ABOUT THIS TASK: In the records below, find the line containing "Built-in Bookmarks plugin" and restate it and all lines after it exactly, through the last line.
========
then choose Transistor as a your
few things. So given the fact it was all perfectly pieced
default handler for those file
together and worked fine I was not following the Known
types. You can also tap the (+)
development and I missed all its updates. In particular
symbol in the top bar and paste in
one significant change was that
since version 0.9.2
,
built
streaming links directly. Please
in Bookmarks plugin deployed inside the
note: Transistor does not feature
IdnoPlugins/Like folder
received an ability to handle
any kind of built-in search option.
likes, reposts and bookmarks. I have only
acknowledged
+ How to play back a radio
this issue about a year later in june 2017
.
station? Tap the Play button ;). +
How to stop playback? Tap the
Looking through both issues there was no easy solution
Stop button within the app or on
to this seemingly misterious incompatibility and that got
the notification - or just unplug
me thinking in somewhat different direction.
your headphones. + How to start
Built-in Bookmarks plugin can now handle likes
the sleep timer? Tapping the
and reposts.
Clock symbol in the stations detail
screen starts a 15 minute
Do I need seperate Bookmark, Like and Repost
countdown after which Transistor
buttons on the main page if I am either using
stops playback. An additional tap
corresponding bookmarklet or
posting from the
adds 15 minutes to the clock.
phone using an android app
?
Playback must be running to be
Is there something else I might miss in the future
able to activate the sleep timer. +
========
ANSWER AREA:
Built-in Bookmarks plugin can now handle likes
the sleep timer? Tapping the
and reposts.
Clock symbol in the stations detail
screen starts a 15 minute
Do I need seperate Bookmark, Like and Repost
countdown after which Transistor
buttons on the main page if I am either using
stops playback. An additional tap
corresponding bookmarklet or
posting from the
adds 15 minutes to the clock.
phone using an android app
?
Playback must be running to be
Is there something else I might miss in the future
able to activate the sleep timer. +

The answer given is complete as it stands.